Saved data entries
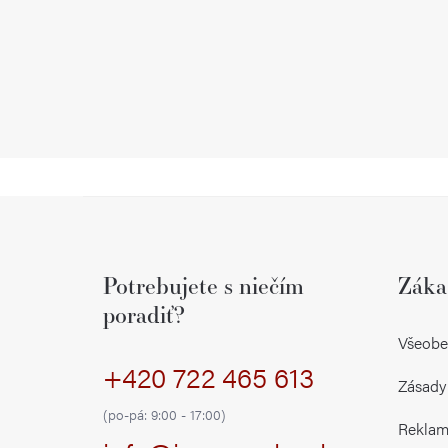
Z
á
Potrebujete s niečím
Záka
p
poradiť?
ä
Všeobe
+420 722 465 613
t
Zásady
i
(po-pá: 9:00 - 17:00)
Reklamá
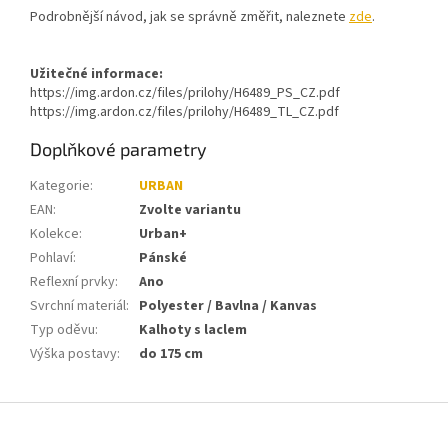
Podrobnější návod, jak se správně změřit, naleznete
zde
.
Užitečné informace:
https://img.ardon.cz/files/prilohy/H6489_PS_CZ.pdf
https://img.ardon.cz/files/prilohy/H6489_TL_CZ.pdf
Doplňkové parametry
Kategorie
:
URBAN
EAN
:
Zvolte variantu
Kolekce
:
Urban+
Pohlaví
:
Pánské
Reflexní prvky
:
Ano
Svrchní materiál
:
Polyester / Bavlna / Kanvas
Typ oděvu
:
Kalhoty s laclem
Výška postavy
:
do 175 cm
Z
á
---
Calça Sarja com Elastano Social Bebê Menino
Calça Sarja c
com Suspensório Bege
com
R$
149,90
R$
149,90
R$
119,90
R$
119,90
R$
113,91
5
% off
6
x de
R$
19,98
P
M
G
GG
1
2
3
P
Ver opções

## EXERCISE DIRECTIONS
If a line in the entries contains "files", copy it.

## EXERCISE ANSWER
https://img.ardon.cz/files/prilohy/H6489_PS_CZ.pdf
https://img.ardon.cz/files/prilohy/H6489_TL_CZ.pdf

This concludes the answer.